::: Source information :::

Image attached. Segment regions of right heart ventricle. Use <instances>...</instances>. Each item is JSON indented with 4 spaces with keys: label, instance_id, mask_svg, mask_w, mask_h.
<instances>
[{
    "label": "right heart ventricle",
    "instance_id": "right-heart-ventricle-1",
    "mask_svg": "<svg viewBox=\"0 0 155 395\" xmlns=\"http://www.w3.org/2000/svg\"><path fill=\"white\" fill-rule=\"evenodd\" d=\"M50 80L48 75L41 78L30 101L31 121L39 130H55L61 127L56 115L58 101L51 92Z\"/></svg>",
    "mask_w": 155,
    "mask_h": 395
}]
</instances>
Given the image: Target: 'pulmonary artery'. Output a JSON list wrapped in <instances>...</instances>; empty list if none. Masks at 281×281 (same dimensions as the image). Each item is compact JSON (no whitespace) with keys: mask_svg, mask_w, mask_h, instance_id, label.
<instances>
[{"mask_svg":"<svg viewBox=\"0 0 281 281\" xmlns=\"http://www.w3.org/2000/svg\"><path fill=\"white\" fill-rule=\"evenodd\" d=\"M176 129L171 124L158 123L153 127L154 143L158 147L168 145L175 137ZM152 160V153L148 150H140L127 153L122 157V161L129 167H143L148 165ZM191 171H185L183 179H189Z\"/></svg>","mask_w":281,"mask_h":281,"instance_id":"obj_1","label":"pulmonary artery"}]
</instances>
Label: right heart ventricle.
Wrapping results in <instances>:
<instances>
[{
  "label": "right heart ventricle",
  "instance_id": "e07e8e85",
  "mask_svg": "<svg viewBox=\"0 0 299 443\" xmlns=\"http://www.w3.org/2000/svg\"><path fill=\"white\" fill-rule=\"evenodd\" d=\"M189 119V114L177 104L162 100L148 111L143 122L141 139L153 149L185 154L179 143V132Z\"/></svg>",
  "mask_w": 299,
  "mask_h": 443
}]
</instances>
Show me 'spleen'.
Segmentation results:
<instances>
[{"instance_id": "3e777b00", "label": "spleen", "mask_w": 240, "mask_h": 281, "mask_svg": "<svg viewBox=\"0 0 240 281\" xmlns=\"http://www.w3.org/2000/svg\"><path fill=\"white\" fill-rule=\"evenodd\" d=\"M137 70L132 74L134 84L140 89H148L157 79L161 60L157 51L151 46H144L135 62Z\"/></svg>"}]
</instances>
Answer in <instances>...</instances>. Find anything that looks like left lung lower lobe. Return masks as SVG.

:::

→ Directions for this task
For this exercise, repeat the data above exactly.

→ Exercise output
Image attached. Segment regions of right heart ventricle. Use <instances>...</instances>. Each item is JSON indented with 4 spaces with keys: label, instance_id, mask_svg, mask_w, mask_h.
<instances>
[{
    "label": "right heart ventricle",
    "instance_id": "right-heart-ventricle-1",
    "mask_svg": "<svg viewBox=\"0 0 155 395\" xmlns=\"http://www.w3.org/2000/svg\"><path fill=\"white\" fill-rule=\"evenodd\" d=\"M50 80L48 75L41 78L30 101L31 121L39 130H55L61 127L56 115L58 101L51 92Z\"/></svg>",
    "mask_w": 155,
    "mask_h": 395
}]
</instances>
Given the image: Target: 'pulmonary artery'. Output a JSON list wrapped in <instances>...</instances>; empty list if none. Masks at 281×281 (same dimensions as the image). Each item is compact JSON (no whitespace) with keys: mask_svg, mask_w, mask_h, instance_id, label.
<instances>
[{"mask_svg":"<svg viewBox=\"0 0 281 281\" xmlns=\"http://www.w3.org/2000/svg\"><path fill=\"white\" fill-rule=\"evenodd\" d=\"M176 129L171 124L158 123L153 127L154 143L158 147L168 145L175 137ZM152 160V153L148 150H140L127 153L122 157V161L129 167H143L148 165ZM191 171H185L183 179H189Z\"/></svg>","mask_w":281,"mask_h":281,"instance_id":"obj_1","label":"pulmonary artery"}]
</instances>
Label: right heart ventricle.
Wrapping results in <instances>:
<instances>
[{
  "label": "right heart ventricle",
  "instance_id": "e07e8e85",
  "mask_svg": "<svg viewBox=\"0 0 299 443\" xmlns=\"http://www.w3.org/2000/svg\"><path fill=\"white\" fill-rule=\"evenodd\" d=\"M189 119V114L177 104L162 100L148 111L143 122L141 139L153 149L185 154L179 143V132Z\"/></svg>",
  "mask_w": 299,
  "mask_h": 443
}]
</instances>
Show me 'spleen'.
Segmentation results:
<instances>
[{"instance_id": "3e777b00", "label": "spleen", "mask_w": 240, "mask_h": 281, "mask_svg": "<svg viewBox=\"0 0 240 281\" xmlns=\"http://www.w3.org/2000/svg\"><path fill=\"white\" fill-rule=\"evenodd\" d=\"M137 70L132 74L134 84L140 89H148L157 79L161 60L157 51L151 46H144L135 62Z\"/></svg>"}]
</instances>
Answer in <instances>...</instances>. Find anything that looks like left lung lower lobe. Return masks as SVG.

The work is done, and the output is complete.